Already so far in the 2013 major-college season: at Clemson, Georgia gained 545 yards and lost. At Texas A&M, Rice gained 509 yards and lost by three touchdowns. Hosting lower-division Eastern Washington, Oregon State gained 527 yards and lost. Hosting Northwestern, Cal gained 548 yards and lost by two touchdowns. Hosting Oklahoma State, the University of Texas at San Antonio -- which didn't even have a football team a few years ago -- gained 504 yards on offense and lost by three touchdowns. At Southeastern Oklahoma State, Southern Arkansas joined the rarified 600 Club, gained 641 yards on offense and losing. Gaining 478 yards yet losing in their turnover-fest at Dallas, the Giants barely missed admission to the 500 Club.

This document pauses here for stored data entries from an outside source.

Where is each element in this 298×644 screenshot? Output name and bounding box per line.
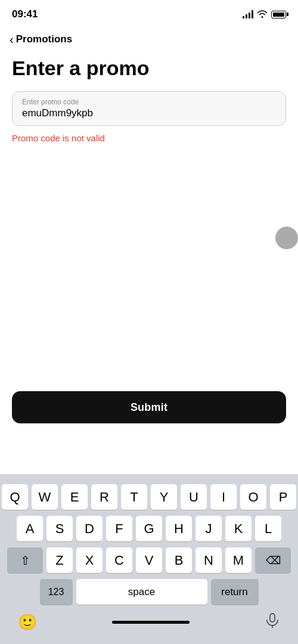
key-v[interactable]: V — [136, 547, 162, 573]
key-k[interactable]: K — [225, 516, 252, 541]
key-s[interactable]: S — [46, 516, 73, 541]
floating-handle — [275, 227, 298, 249]
key-i[interactable]: I — [210, 484, 237, 510]
battery-icon — [271, 11, 286, 18]
keyboard-row-2: A S D F G H J K L — [0, 513, 298, 544]
key-w[interactable]: W — [32, 484, 58, 510]
keyboard-top-bar — [0, 474, 298, 481]
shift-key[interactable]: ⇧ — [7, 547, 43, 573]
emoji-icon[interactable]: 🙂 — [18, 613, 37, 631]
key-f[interactable]: F — [106, 516, 132, 541]
keyboard: Q W E R T Y U I O P A S D F G H J K L ⇧ … — [0, 474, 298, 644]
mic-icon[interactable] — [265, 612, 280, 632]
status-icons — [243, 10, 286, 20]
key-h[interactable]: H — [166, 516, 192, 541]
shift-icon: ⇧ — [20, 553, 30, 568]
key-t[interactable]: T — [121, 484, 147, 510]
key-o[interactable]: O — [240, 484, 266, 510]
page-title: Enter a promo — [12, 57, 286, 79]
key-p[interactable]: P — [270, 484, 296, 510]
key-d[interactable]: D — [76, 516, 103, 541]
home-indicator — [112, 621, 190, 624]
key-q[interactable]: Q — [2, 484, 28, 510]
key-j[interactable]: J — [195, 516, 222, 541]
wifi-icon — [257, 10, 268, 20]
keyboard-emoji-row: 🙂 — [0, 608, 298, 644]
main-content: Enter a promo Enter promo code Promo cod… — [0, 52, 298, 143]
key-g[interactable]: G — [136, 516, 162, 541]
back-chevron-icon: ‹ — [10, 33, 14, 45]
key-b[interactable]: B — [166, 547, 192, 573]
keyboard-row-4: 123 space return — [0, 576, 298, 608]
promo-input-container[interactable]: Enter promo code — [12, 91, 286, 126]
nums-key[interactable]: 123 — [40, 579, 73, 605]
status-time: 09:41 — [12, 8, 38, 20]
space-key[interactable]: space — [76, 579, 207, 605]
key-e[interactable]: E — [61, 484, 88, 510]
key-m[interactable]: M — [225, 547, 252, 573]
delete-key[interactable]: ⌫ — [255, 547, 291, 573]
keyboard-row-3: ⇧ Z X C V B N M ⌫ — [0, 544, 298, 576]
return-key[interactable]: return — [211, 579, 259, 605]
key-z[interactable]: Z — [46, 547, 73, 573]
key-l[interactable]: L — [255, 516, 281, 541]
promo-input[interactable] — [22, 107, 276, 119]
keyboard-row-1: Q W E R T Y U I O P — [0, 481, 298, 513]
key-n[interactable]: N — [195, 547, 222, 573]
key-c[interactable]: C — [106, 547, 132, 573]
back-button[interactable]: ‹ Promotions — [10, 33, 72, 45]
error-message: Promo code is not valid — [12, 133, 286, 143]
signal-icon — [243, 10, 253, 18]
delete-icon: ⌫ — [266, 554, 281, 567]
promo-input-label: Enter promo code — [22, 98, 276, 106]
svg-rect-0 — [270, 614, 275, 622]
back-label: Promotions — [16, 33, 72, 45]
key-y[interactable]: Y — [151, 484, 177, 510]
key-x[interactable]: X — [76, 547, 103, 573]
key-a[interactable]: A — [17, 516, 43, 541]
status-bar: 09:41 — [0, 0, 298, 26]
submit-button[interactable]: Submit — [12, 391, 286, 423]
key-r[interactable]: R — [91, 484, 117, 510]
key-u[interactable]: U — [181, 484, 207, 510]
nav-bar: ‹ Promotions — [0, 26, 298, 52]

Once having a fantastic day on offense yet still losing was astounding; now this seems on the way to becoming the new normal. In the most recent Super Bowl, San Francisco gained 468 yards, scored 31 points, and lost. This season, TMQ will track the 500 Club -- teams that have put up spectacular offensive stats, and lost.
If you know of a college team below the football-factory level that gained 500 yards and lost, or a high school team that broke 50 points and lost (yardage stats at the prep level often are unreliable), report with specifics to TMQ_ESPN (at) yahoo.com. Give your full name and hometown if you wish to be quoted in the column.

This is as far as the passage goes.